Patchwork PR middle-end/39326 - limit LIM

login
register
mail settings
Submitter Richard Guenther
Date March 11, 2013, 9:52 a.m.
Message ID <CAFiYyc0dhanJC4GdA2TSz15ECsA=P8pFmHxCKfeq47-NybrBVA@mail.gmail.com>
Download mbox | patch
Permalink /patch/226506/
State New
Headers show

Comments

Richard Guenther - March 11, 2013, 9:52 a.m.
On Sun, Mar 10, 2013 at 2:08 AM, Steven Bosscher <stevenb.gcc@gmail.com> wrote:
> Hello,
>
> The attached patch fixes another one of the scalability problems
> reported in PR middle-end/39326.
>
> This problem is that tree loop-invariant code motion explodes on basic
> blocks with many memory references. Compile time is quadratic in the
> number of memory references in the basic block, and so are the memory
> requirements when the dependences or independences are propagated
> bottom-up through the loop tree.
>
> The fix is to give up on loops with too many memory references to
> handle. There is already a param for that for loop dependence
> analysis, and this patch makes LIM use the same param.
>
> Bootstrapped&tested on {x86_64,powerpc64}-unknown-linux-gnu.
> OK for trunk?

Given

+   well.  Return true if all is well, false if something happened
+   that is fatal to the rest of the LIM pass.  */

-static void
+static bool
 gather_mem_refs_stmt (struct loop *loop, gimple stmt)

and

   FOR_EACH_BB (bb)
     {
...
+      for (bsi = gsi_start_bb (bb);
+          !gsi_end_p (bsi) && all_ok;
+          gsi_next (&bsi))
+       all_ok = gather_mem_refs_stmt (loop, gsi_stmt (bsi));
+
+      if (! all_ok)
+        bitmap_set_bit (loops_with_too_many_memrefs, loop->num);
+    }
+
+  /* Propagate the information about loops with too many memory
+     references up the loop hierarchy.  */
+  FOR_EACH_LOOP (li, loop, LI_FROM_INNERMOST)
+    {
+      struct loop *outer = loop_outer (loop);
+      if (outer == current_loops->tree_root
+         || ! bitmap_bit_p (loops_with_too_many_memrefs, loop->num))
+       continue;
+      bitmap_set_bit (loops_with_too_many_memrefs, outer->num);
     }

I don't see how this propagation works correctly as you start to mark
BBs as not-ok starting from a "random" basic-block in the loop tree.
You of course also end up disqualifying very small loops completely
if they happen to be analyzed after a very big one you disqualify.
Of course that's partly because memory_accesses contains all
memory accesses in the function - so I think rather than limiting
on length of memory_accesses you want to limit on the length of
memory_accesses.refs_in_loop (well, on memory_accesses.all_refs_in_loop).
And you want the initial walk over all BBs to instead walk on BBs
FOR_EACH_LOOP and LI_FROM_INNERMOST (you can then do the
propagation to fill all_refs_in_loop there, too).  I realize there isn't a good
existing BB walker for this (with a suitable place to re-set all-ok) - a simple
walk over get_loop_body via LI_FROM_INNERMOST would get you
visit sub-loop bodies multiple times (easily skipped by a bb->loop_father
test, of course, but still ...)

That is, sth like the following preparatory patch to change the iteration:


At this point this should be stage1 material, eventually backported for 4.8.1.

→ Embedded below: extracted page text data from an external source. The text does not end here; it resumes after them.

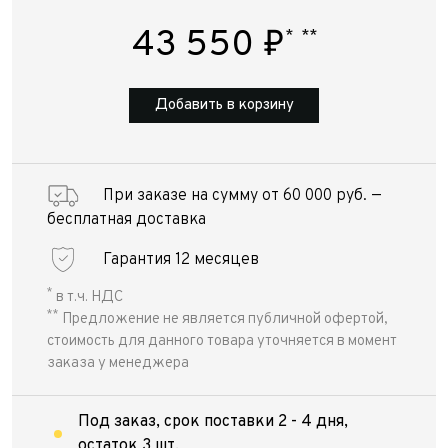
43 550
₽
*
**
Добавить в корзину
При заказе на сумму от 60 000 руб. —
бесплатная доставка
Гарантия 12 месяцев
*
в т.ч. НДС
**
Предложение не является публичной офертой,
стоимость для данного товара уточняется в момент
заказа у менеджера
Под заказ, срок поставки 2 - 4 дня,
остаток 3 шт.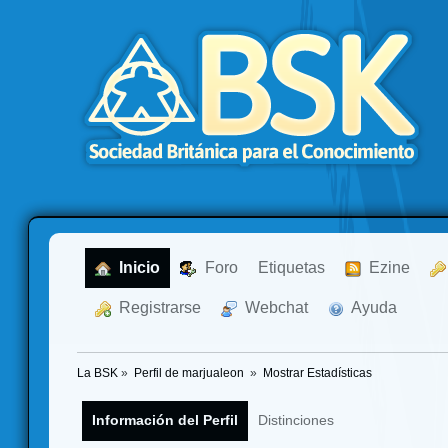
  Inicio
  Foro
Etiquetas
  Ezine
  Registrarse
  Webchat
  Ayuda
La BSK
»
Perfil de marjualeon 
»
Mostrar Estadísticas
Información del Perfil
Distinciones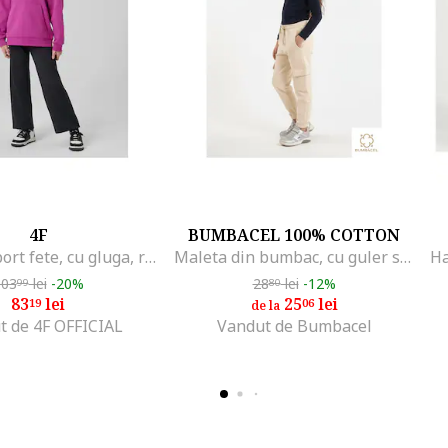
4F
BUMBACEL 100% COTTON
Hanorac sport fete, cu gluga, roz
Maleta din bumbac, cu guler si maneca lunga, pentru fete
103
lei
-20%
28
lei
-12%
99
80
83
lei
25
lei
19
06
de la
t de 4F OFFICIAL
Vandut de Bumbacel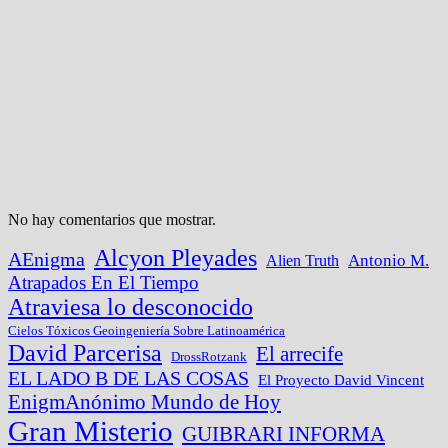
No hay comentarios que mostrar.
Alcyon Pleyades
AEnigma
Alien Truth
Antonio M.
Atrapados En El Tiempo
Atraviesa lo desconocido
Cielos Tóxicos Geoingeniería Sobre Latinoamérica
David Parcerisa
El arrecife
DrossRotzank
EL LADO B DE LAS COSAS
El Proyecto David Vincent
EnigmAnónimo Mundo de Hoy
Gran Misterio
GUIBRARI INFORMA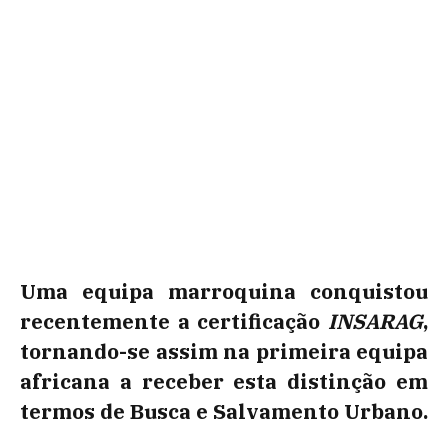
Uma equipa marroquina conquistou
recentemente a certificação
INSARAG
,
tornando-se assim na primeira equipa
africana a receber esta distinção em
termos de Busca e Salvamento Urbano.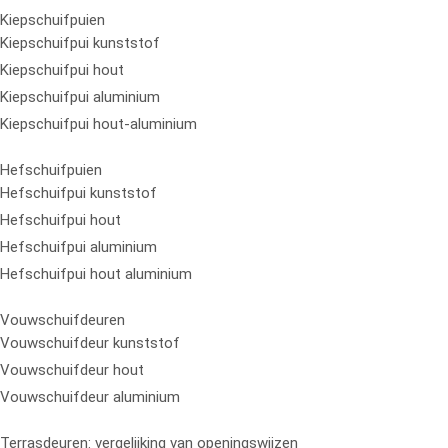
Kiepschuifpuien
Kiepschuifpui kunststof
Kiepschuifpui hout
Kiepschuifpui aluminium
Kiepschuifpui hout-aluminium
Hefschuifpuien
Hefschuifpui kunststof
Hefschuifpui hout
Hefschuifpui aluminium
Hefschuifpui hout aluminium
Vouwschuifdeuren
Vouwschuifdeur kunststof
Vouwschuifdeur hout
Vouwschuifdeur aluminium
Terrasdeuren: vergelijking van openingswijzen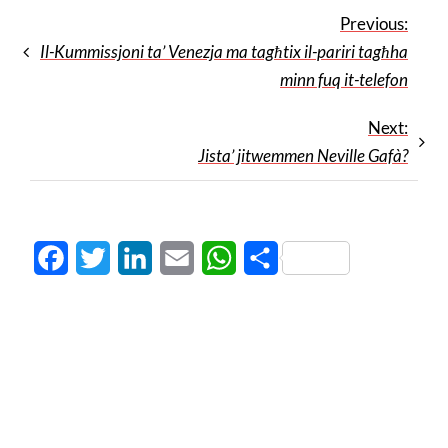
Previous:
Il-Kummissjoni ta’ Venezja ma tagħtix il-pariri tagħha
minn fuq it-telefon
Next:
Jista’ jitwemmen Neville Gafà?
Facebook
Twitter
LinkedIn
Email
WhatsApp
Share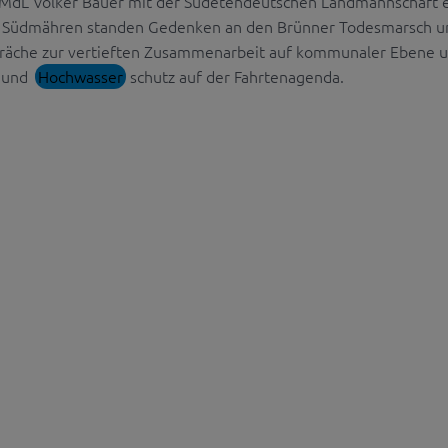
e MdL Volker Bauer mit der Sudetendeutschen Landmannschaft 
In Südmähren standen Gedenken an den Brünner Todesmarsch u
äche zur vertieften Zusammenarbeit auf kommunaler Ebene 
 und
Hochwasser
schutz auf der Fahrtenagenda.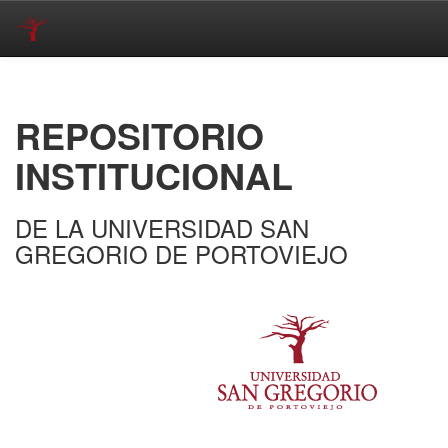
Skip
navigation
REPOSITORIO
INSTITUCIONAL
DE LA UNIVERSIDAD SAN
GREGORIO DE PORTOVIEJO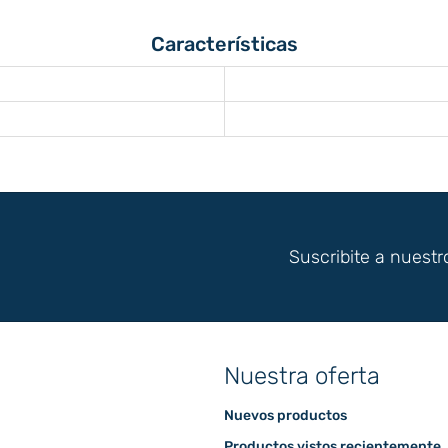
Características
Suscribite a nuestr
Nuestra oferta
Nuevos productos
Productos vistos recientemente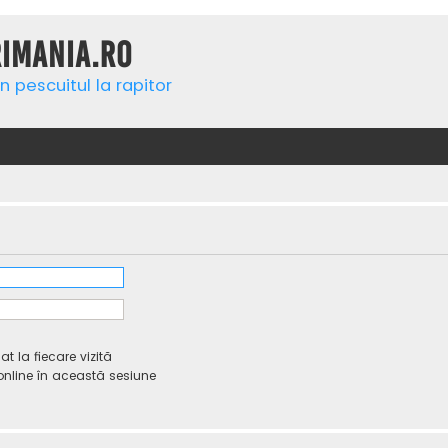
rimania.ro
n pescuitul la rapitor
 la fiecare vizită
line în această sesiune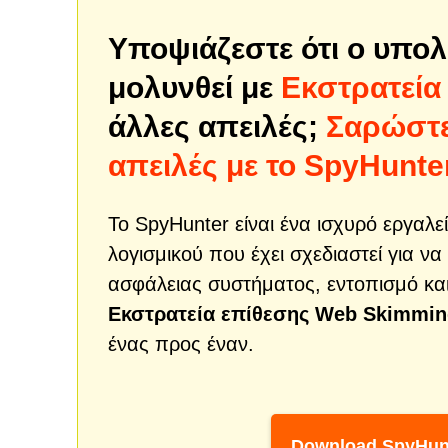
Υποψιάζεστε ότι ο υπολ
μολυνθεί με
Εκστρατεία
άλλες απειλές;
Σαρώστε
απειλές με το SpyHunte
Το SpyHunter είναι ένα ισχυρό εργα
λογισμικού που έχει σχεδιαστεί για ν
ασφάλειας συστήματος, εντοπισμό κα
Εκστρατεία επίθεσης Web Skimmi
ένας προς έναν.
Download SpyHun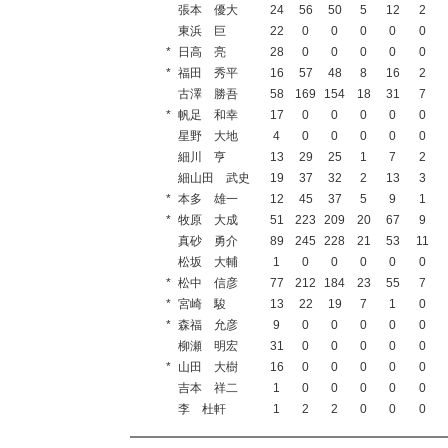
張本 優大
24
56
50
5
12
2
東浜 巨
22
0
0
0
0
0
*
日高 亮
28
0
0
0
0
0
*
福田 秀平
16
57
48
8
16
2
古澤 勝吾
58
169
154
18
31
7
*
帆足 和幸
17
0
0
0
0
0
星野 大地
4
0
0
0
0
0
細川 亨
13
29
25
1
7
2
細山田 武史
19
37
32
2
13
3
*
本多 雄一
12
45
37
5
9
1
*
牧原 大成
51
223
209
20
67
9
真砂 勇介
89
245
228
21
53
11
松坂 大輔
1
0
0
0
0
0
*
松中 信彦
77
212
184
23
55
7
*
宮崎 駿
13
22
19
7
1
0
*
森福 允彦
9
0
0
0
0
0
柳瀬 明宏
31
0
0
0
0
0
*
山田 大樹
16
0
0
0
0
0
吉本 祥二
1
0
0
0
0
0
李 杜軒
1
2
2
0
0
0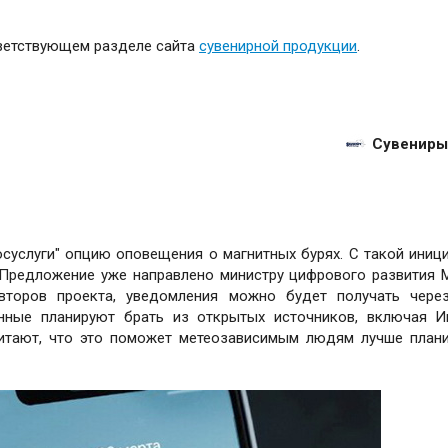
тветствующем разделе сайта
сувенирной продукции
.
Сувениры
суслуги" опцию оповещения о магнитных бурях. С такой иниц
 Предложение уже направлено министру цифрового развития 
второв проекта, уведомления можно будет получать через
нные планируют брать из открытых источников, включая И
итают, что это поможет метеозависимым людям лучше план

And yes, aside from the above the rest of the patch looks good to me
(move loops_with_too_many_memrefs into the memory_accesses struct?)

Thanks,
Richard.

> Ciao!
> Steven
>
> (The ChangeLog is a bit long but the patch is relatively straight-forward.)
>
>         * tree-flow.h (enum move_pos): Moved to tree-ssa-loop-im.c.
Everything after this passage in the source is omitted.